「外為特会」巡る世論の分断 〜 ネットvs.大手新聞社

「円安でウハウハ」VS「米びつの底に手を突っ込む」
報道アナリスト/株式会社ソーシャルラボ代表取締役
  • 急激な円安で「外為特会」の含み益の活用論が注目
  • 国民・玉木代表らが提案するも官邸、財務省は塩対応
  • ネットでは話題も大手新聞はスルー。しかしあの新聞は…

先週後半は、外国為替市場で32年ぶりとなる「1ドル=150円」を記録。政府・日銀の「円買い介入」も虚しく、効果は一時的で本稿執筆時点(24日午前2時)で147円台まであえなく押し戻された。

止まらない「円安」の流れにあって、最近ネットで話題になっているのが「外国為替資金特別会計(外為特会)」だ。急激な円安で生まれた含み益を経済対策の財源にしようという提案だ。

玉木氏「円安でウハウハ」

外為特会による財政ファイナンスの旗振り役となっているのが、高橋洋一氏と国民民主党玉木代表だ。共に財務省OB。意気投合した2人はYouTubeでも対談し、彼らの試算では含み益は37兆円もあると“怪気炎”をあげる。

外為特会の活用を訴える玉木氏(10月6日衆院インターネット中継より)

高橋氏は過去にもその活用を提唱しているが、衆参合わせて20人の議員を擁する公党の党首が、国会質問でぶち上げるとなると“重み”は違う。「国の特別会計は円安でウハウハです」というキャッチーな物言いもあって、週刊誌系のネットニュースまで食いついてきた。

これに対し、財務省側は案の定、塩対応だ。鈴木財務相は18日の衆院予算委で、外為特会を使ったに財政ファイナンスについて「評価損益は為替レート次第で大きく変動する」「その時々で変動する外国為替評価損益を裏付けとして財源を捻出することは適当でない」などと否定的だ(参照:ロイター)。

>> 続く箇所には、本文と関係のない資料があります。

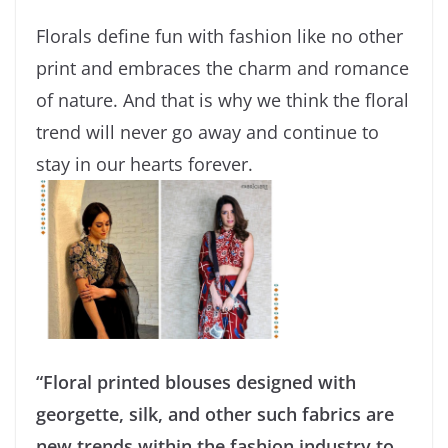
Florals define fun with fashion like no other
print and embraces the charm and romance
of nature. And that is why we think the floral
trend will never go away and continue to
stay in our hearts forever.
“Floral printed blouses designed with
georgette, silk, and other such fabrics are
new trends within the fashion industry to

岸田首相の国会答弁によると、今年3月時点の評価損益は1兆円に過ぎないとしている。ただ、3月末時点では1ドル=122円台だったから、含み益が岸田首相の言う数字だとしても150円まで円安になった昨今は、単純計算で1兆2000億円は最低でもあることになる。

外為特会が「霞が関埋蔵金」として熱視線が送られてきたのは今に始まったことではない。